The following is taken from a lecture I wrote and presented to my class of first year marketing students at James Cook University about 8 years ago.


If you will recall, during this past semester, I have endeavored to sprinkle my lectures with the spice of irreverance, from time to time,towards some of those marketing concepts and theories from 'on-high'. Indeed, I have used such inspired academic terms such as 'a load of crap' and 'bull-shit'.


These touches of postmodern enlightenment, would no doubt be scorned by most any other academic, and probably would be seen to be blasphemous to such 'gods'
of modern Marketing such as Kotler and McArthur. However, these guys, and some others I can think of, have been pretty good at working a crowd and therefore mildly entertaining at least.

From a postmodern marketing perspective, I have given you some of the cynical seeds needed for success ; namely 'walk-the-walk' and 'talk-the-talk'.


Many postmodernists are either leftist, leftist has-beens, leftist wanna be's or closet leftists. These people, in the deepest recesses of their mind think that Marx was really on track, just too far ahead of his time. His contemporary adherants just really didn't understand this and jumped the gun.

There is one particular quotation in our textbook that struck my fancy, and therefore, there must be truth in it.
Fittingly, in a postmodern way, it is a quote from another book. The author is Nietzche and the quote is: "Profound problems are best treated like cold baths - quick in, quick out" If Nietzche was instead referring to overweight maketing lecturers he would undoubtable change it to read; profound frustrations are best treated like
cold showers - quick in, stay in.

This sobering and rather unpleasant thought can be extended into some of the deepest caverns of marketing theory; namely The Four P's. These started out in life as the 12 P's and then became 6 P's.
The amount of Pee changes over time and author. However not to be out done, Postmodern Marketing adds another 4 P's to the soup. If you are feeling up to your eyeballs in Pee, I beg you to wait for just a little longer.

These new 4 P's are; Practice, Principals, Philosophy and Prescriptions. Isn't the current Practice of marketing disintegrating? Isn't there a fragmentation of markets into smaller and smaller segments? What about the rise of a new individualism and the unpredictability in selling to Generation Y ?
There are increasing declarations of discontent with long established marketing Principals.This sence of crisis is exacerbated by the plethora of marketing Prescriptions. In addition, the Philosophies of ethics as taught in most all Business Schools these days is commonly seen as an oxymoron.

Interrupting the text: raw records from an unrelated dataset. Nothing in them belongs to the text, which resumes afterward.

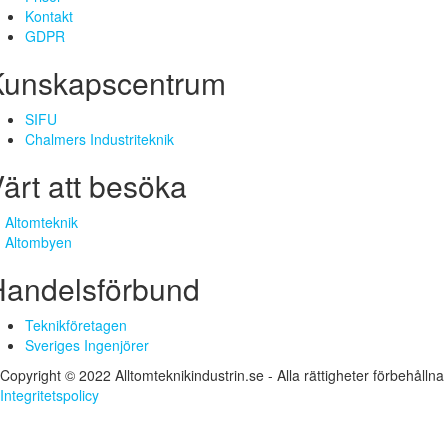
Kontakt
GDPR
Kunskapscentrum
SIFU
Chalmers Industriteknik
ärt att besöka
Altomteknik
Altombyen
Handelsförbund
Teknikföretagen
Sveriges Ingenjörer
Copyright © 2022 Alltomteknikindustrin.se - Alla rättigheter förbehållna
Integritetspolicy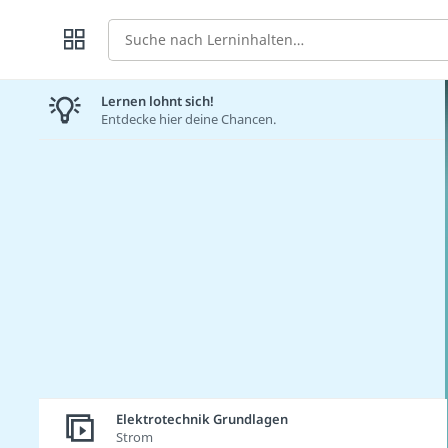
Suche
Lernen lohnt sich!
Entdecke hier deine Chancen.
Elektrotechnik Grundlagen
Strom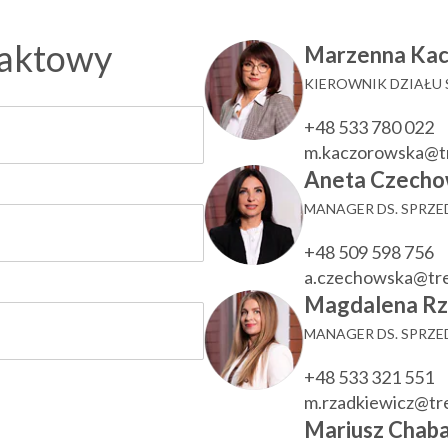
taktowy
Marzenna Ka
KIEROWNIK DZIAŁU
+48 533 780 022
m.kaczorowska@t
Aneta Czecho
MANAGER DS. SPRZ
+48 509 598 756
a.czechowska@tr
Magdalena Rz
MANAGER DS. SPRZ
+48 533 321 551
m.rzadkiewicz@t
Mariusz Chaba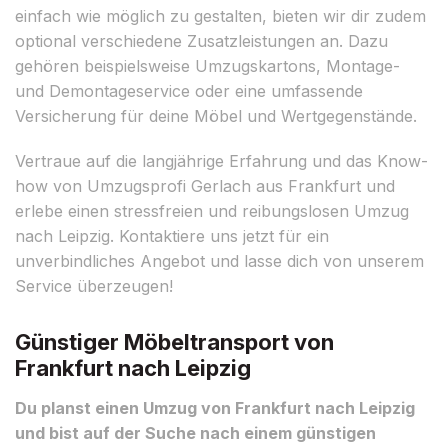
einfach wie möglich zu gestalten, bieten wir dir zudem
optional verschiedene Zusatzleistungen an. Dazu
gehören beispielsweise Umzugskartons, Montage-
und Demontageservice oder eine umfassende
Versicherung für deine Möbel und Wertgegenstände.
Vertraue auf die langjährige Erfahrung und das Know-
how von Umzugsprofi Gerlach aus Frankfurt und
erlebe einen stressfreien und reibungslosen Umzug
nach Leipzig. Kontaktiere uns jetzt für ein
unverbindliches Angebot und lasse dich von unserem
Service überzeugen!
Günstiger Möbeltransport von
Frankfurt nach Leipzig
Du planst einen Umzug von Frankfurt nach Leipzig
und bist auf der Suche nach einem günstigen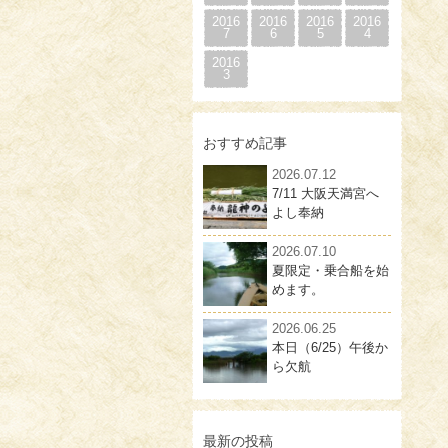
2016
2016
2016
2016
7
6
5
4
2016
3
おすすめ記事
2026.07.12
7/11 大阪天満宮へ
よし奉納
2026.07.10
夏限定・乗合船を始
めます。
2026.06.25
本日（6/25）午後か
ら欠航
最新の投稿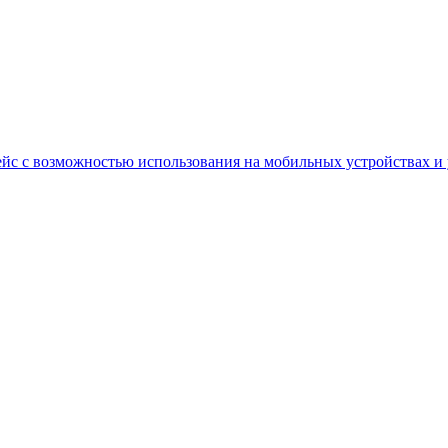
йс с возможностью использования на мобильных устройствах и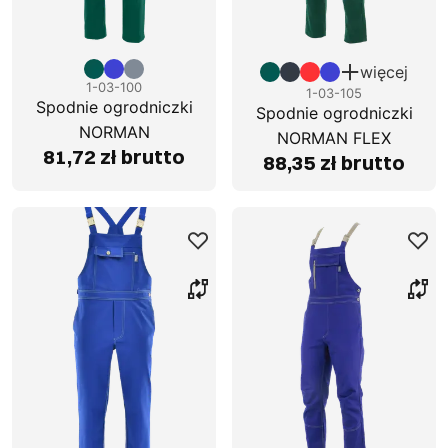
więcej
1-03-100
1-03-105
Spodnie ogrodniczki
Spodnie ogrodniczki
NORMAN
NORMAN FLEX
81,72 zł brutto
88,35 zł brutto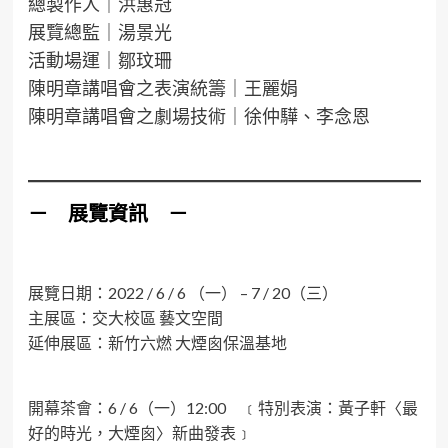
總製作人｜洪惠冠
展覽總監｜湯景光
活動場運｜鄒玟珊
陳明章講唱會之表演統籌｜王麗娟
陳明章講唱會之劇場技術｜徐仲驊、李念恩
－ 展覽資訊 －
展覽日期：2022 / 6 / 6 （一） – 7 / 20（三）
主展區：交大校區 藝文空間
延伸展區：新竹六燃 大煙囪保溫基地
開幕茶會：6 / 6（一）12:00 ﹝特別表演：黃子軒〈最
好的時光，大煙囪〉新曲發表﹞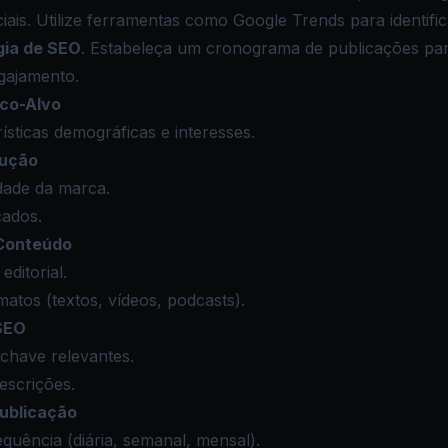
iais. Utilize ferramentas como
Google Trends
para identifi
gia de SEO
. Estabeleça um cronograma de publicações pa
gajamento.
ico-Alvo
rísticas demográficas e interesses.
dução
idade da marca.
cados.
Conteúdo
editorial.
matos (textos, vídeos, podcasts).
SEO
chave relevantes.
escrições.
Publicação
quência (diária, semanal, mensal).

As Marshall Berman so eloquently put it, to be modern "is to find ourselves in an environment that promises adventure, power, joy, growth, transformation and at the same time threatens to destroy everything we are... modernity can be said to unite all mankind. But it is a paradoxical unity, a unity of disunity; it pours all into a maelstrom of perpetual disintigration and renewal, of struggle and contradiction, of ambiguity and anguish. To be modern is to be part of a universe in which Karl Marx said ' all that is solid melts into the air."

According to Baudrillard, the so called high priest of postmodernism, it is characterised by a culture of exhaustion, where every possibility in art, politics and society
has already been tried and the only option is to recycle the forms that already exist. History has ended, the future has already happened.

However, in the postmodern world, even this rich chocolate - cake pessimism is paradoxical. Meaning is difficult to tie down. It's contingent, unstable, temporary, postponed and dependent on the context.

The postmodern condition, therefore, is one of incredulity towards metanarratives, a refusal to accept that there is one particular way of doing things. No form of knowledge is priviliged.


Rather than search for non-existant truths, we shouold be sensitive to differences and the perspectives of marginalised groups, excercise the art of judgement in the absence of rules.

Do you buy it? Make no mistake, buying into postmodernism does not come cheap.